La negrura era absoluta. Tras el resplandor del exterior, sus pupilas se contrajeron y su campo de visión quedó limitado a unos pocos metros. Se detuvo. En algún lugar de la oscuridad se oyó el roce de la sotana del sacerdote mientras se internaba a ciegas en el abismo.

Vittoria y los guardias llegaron de inmediato. Encendieron las linternas, pero las baterías estaban ya casi agotadas y apenas podían iluminar las negras profundidades que se extendían ante ellos. Sus haces de luz se movían de un lado a otro, pero únicamente revelaban columnas y el suelo. Ventresca parecía haber desaparecido.

—¡Camarlengo! —gritó Chartrand. Había miedo en su voz—. ¡Espere! Signore!

Un revuelo en la entrada hizo que todos se volvieran. En la puerta se podía distinguir la silueta de Chinita Macri. Llevaba la cámara al hombro, y una resplandeciente luz roja indicaba que seguía grabando. Glick corría tras ella, micrófono en mano, gritándole que aflojara el paso.

Langdon no se lo podía creer. «¡Éste no es momento!»

—¡Fuera! —espetó Chartrand—. ¡Esto no pueden grabarlo!
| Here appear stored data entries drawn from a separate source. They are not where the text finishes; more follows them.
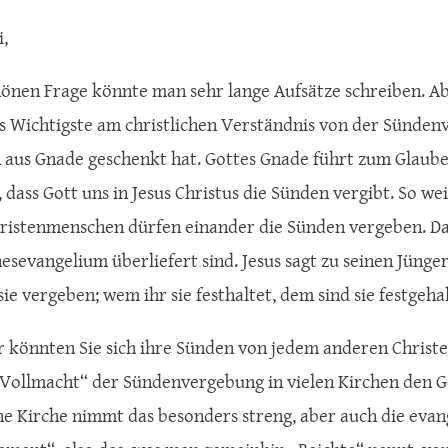
i,
hönen Frage könnte man sehr lange Aufsätze schreiben. A
as Wichtigste am christlichen Verständnis von der Sündenv
aus Gnade geschenkt hat. Gottes Gnade führt zum Glaube
dass Gott uns in Jesus Christus die Sünden vergibt. So wei
hristenmenschen dürfen einander die Sünden vergeben. Das
esevangelium überliefert sind. Jesus sagt zu seinen Jüng
ie vergeben; wem ihr sie festhaltet, dem sind sie festgehal
 könnten Sie sich ihre Sünden von jedem anderen Christe
 „Vollmacht“ der Sündenvergebung in vielen Kirchen den G
he Kirche nimmt das besonders streng, aber auch die evang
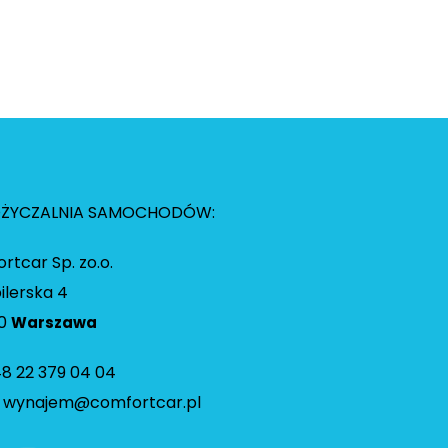
ŻYCZALNIA SAMOCHODÓW:
rtcar Sp. zo.o.
bilerska 4
90
Warszawa
48 22 379 04 04
.
wynajem@comfortcar.pl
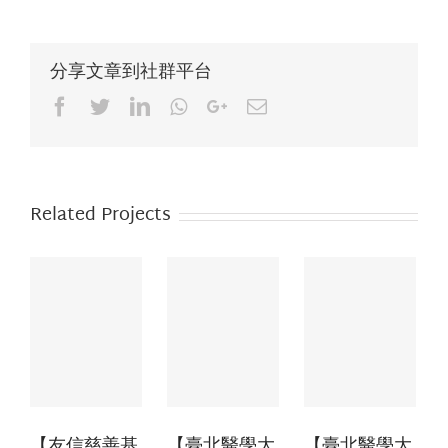
分享文章到社群平台
Facebook
Twitter
LinkedIn
Whatsapp
Google+
Email
Related Projects
【友信慈善基
【臺北醫學大
【臺北醫學大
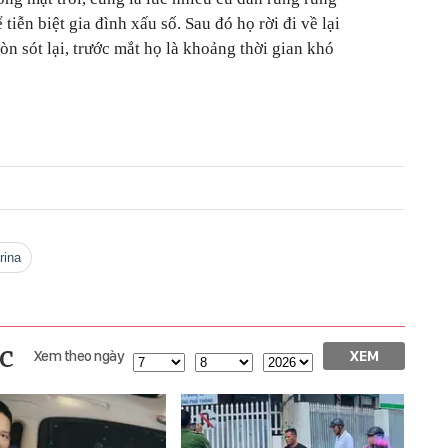
tiễn biệt gia đình xấu số. Sau đó họ rời đi về lại
n sót lại, trước mắt họ là khoảng thời gian khó
rina
c
Xem theo ngày
XEM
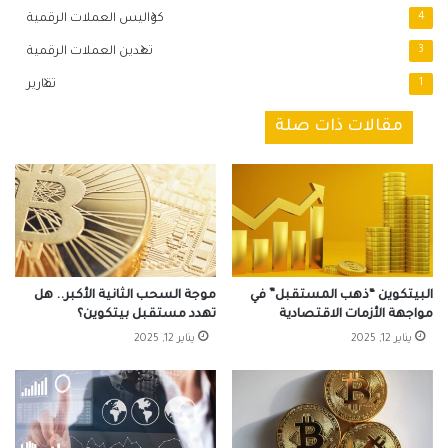
4
كواليس العملات الرقمية
3
تعدين العملات الرقمية
1
تقارير
مقالات ذات صلة
البيتكوين “ذهب المستقبل” في
موجة السحب الثانية الأكبر.. هل
مواجهة الأزمات الاقتصادية
تهدد مستقبل بيتكوين؟
يناير 12, 2025
يناير 12, 2025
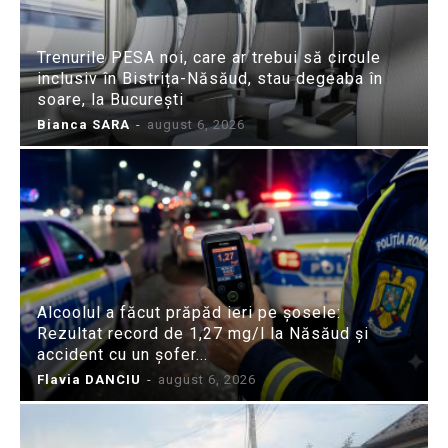
Trenurile PESA noi, care ar trebui să circule
inclusiv în Bistrița-Năsăud, stau degeaba în
soare, la București
Bianca SARA
-
august 6, 2026
Alcoolul a făcut prăpăd ieri pe șosele:
Rezultat record de 1,27 mg/l la Năsăud și
accident cu un șofer...
Flavia DANCIU
-
august 6, 2026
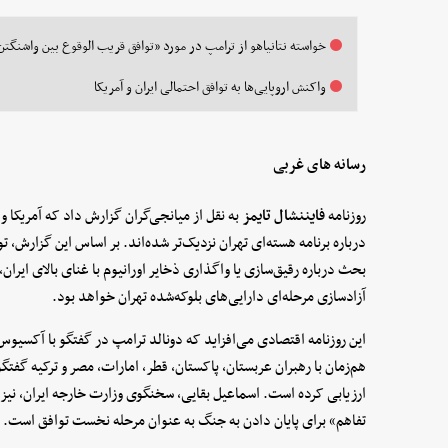
خواسته نتانیاهو از ترامپ در مورد «توافق قریب الوقوع بین واشنگتن 
واکنش اروپایی‌ها به توافق احتمالی ایران و آمریکا
رسانه های غربی
روزنامه
فایننشال تایمز
درباره برنامه هسته‌ای تهران نزدیک‌تر شده‌اند. بر اساس این گزارش،
بحث درباره رقیق‌سازی یا واگذاری ذخایر اورانیوم با غنای بالای ایران،
آزادسازی مرحله‌ای دارایی‌های بلوکه‌شده تهران خواهد بود.
هم‌زمان با رهبران عربستان، پاکستان، قطر، امارات، مصر و ترکیه گفت
ارزیابی کرده است. اسماعیل بقایی، سخنگوی وزارت خارجه ایران، نیز 
تفاهم» برای پایان دادن به جنگ به عنوان مرحله نخست توافق است.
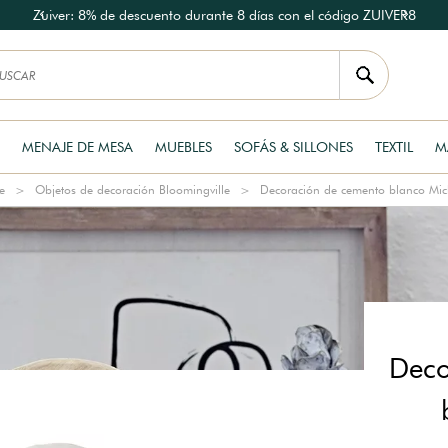
Zuiver: 8% de descuento durante 8 días con el código ZUIVER8
MENAJE DE MESA
MUEBLES
SOFÁS & SILLONES
TEXTIL
M
e
Objetos de decoración Bloomingville
Decoración de cemento blanco Mic
Deco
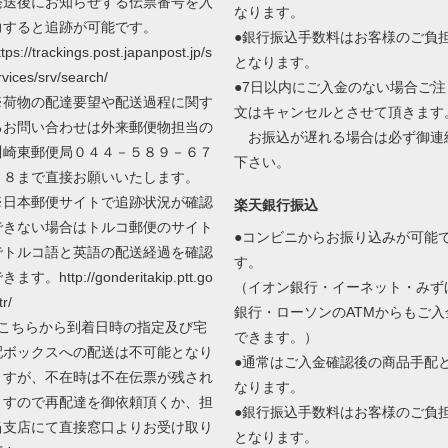
発送後にお知らせする伝票番号を入
なります。
力すると追跡が可能です。
●銀行振込手数料はお客様のご負
ttps://trackings.post.japanpost.jp/s
となります。
rvices/srv/search/
●7日以内にご入金のない場合ご注
※荷物の配達要望や配送過程に関す
文はキャンセルとさせて頂きます
るお問い合わせは外来郵便物担当の
お振込が遅れる場合は必ず御連
川崎東郵便局０４４－５８９－６７
下さい。
０８まで直接お願いいたします。
※日本郵便サイトで追跡状況が確認
楽天銀行振込
できない場合はトルコ郵便のサイト
●コンビニからお振り込みが可能
でトルコ語と英語の配送経過を確認
す。
きます。http://gonderitakip.ptt.go
（イオン銀行・イーネット・みず
tr/
銀行・ローソンのATMからもご入
●こちらから到着日時の指定及び宅
できます。）
配ボックスへの配送は不可能となり
●通常はご入金確認後の商品手配
ますが、不在時は不在伝票が残され
なります。
ますので再配達を御依頼頂くか、担
●銀行振込手数料はお客様のご負
当支店にて直接窓口よりお受け取り
となります。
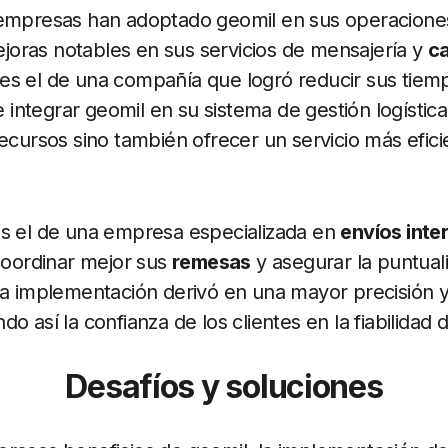
 empresas han adoptado geomil en sus operaciones 
oras notables en sus servicios de mensajería y
c
es el de una compañía que logró reducir sus tiem
ntegrar geomil en su sistema de gestión logística
ecursos sino también ofrecer un servicio más eficie
es el de una empresa especializada en
envíos inte
 coordinar mejor sus
remesas
y asegurar la puntual
ta implementación derivó en una mayor precisión y
o así la confianza de los clientes en la fiabilidad d
Desafíos y soluciones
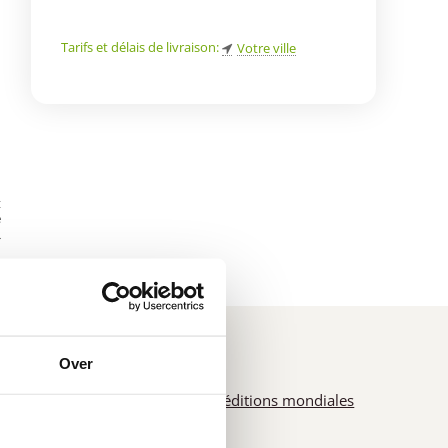
Tarifs et délais de livraison:
Votre ville
e
t
e
*
Over
Expéditions mondiales
e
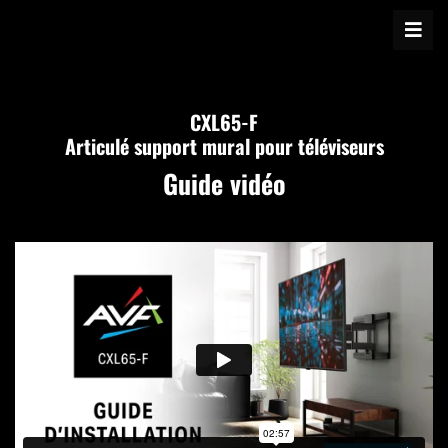
CXL65-F
Articulé support mural pour téléviseurs
Guide vidéo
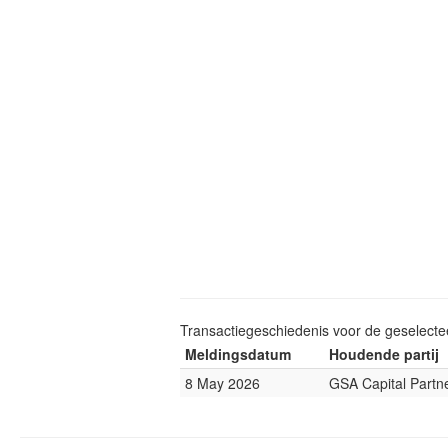
Transactiegeschiedenis voor de geselect
Meldingsdatum
Houdende partij
8 May 2026
GSA Capital Partn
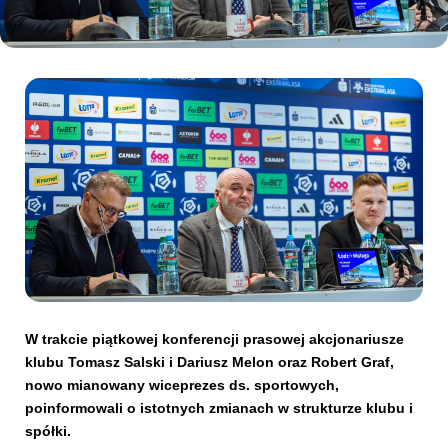
Kibice
SKLEP
KUP BILET
W trakcie piątkowej konferencji prasowej akcjonariusze
klubu Tomasz Salski i Dariusz Melon oraz Robert Graf,
nowo mianowany wiceprezes ds. sportowych,
poinformowali o istotnych zmianach w strukturze klubu i
spółki.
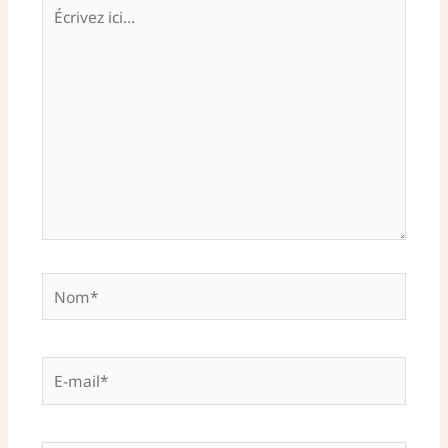
Écrivez
ici…
Nom*
E-
mail*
Pero Macri y Glick no se detuvieron.

—¡Chinita! —El periodista parecía asustado—. ¡Esto es un suicidio! ¡Yo no voy!

Ella lo ignoró. Presionó un botón de la cámara. El foco que tenía encima se encendió, deslumbrándolos a todos.

Langdon se tapó los doloridos ojos y volvió la cabeza. «¡Maldita sea!» Cuando levantó de nuevo la mirada, sin embargo, comprobó que el foco iluminaba unos treinta metros a su alrededor.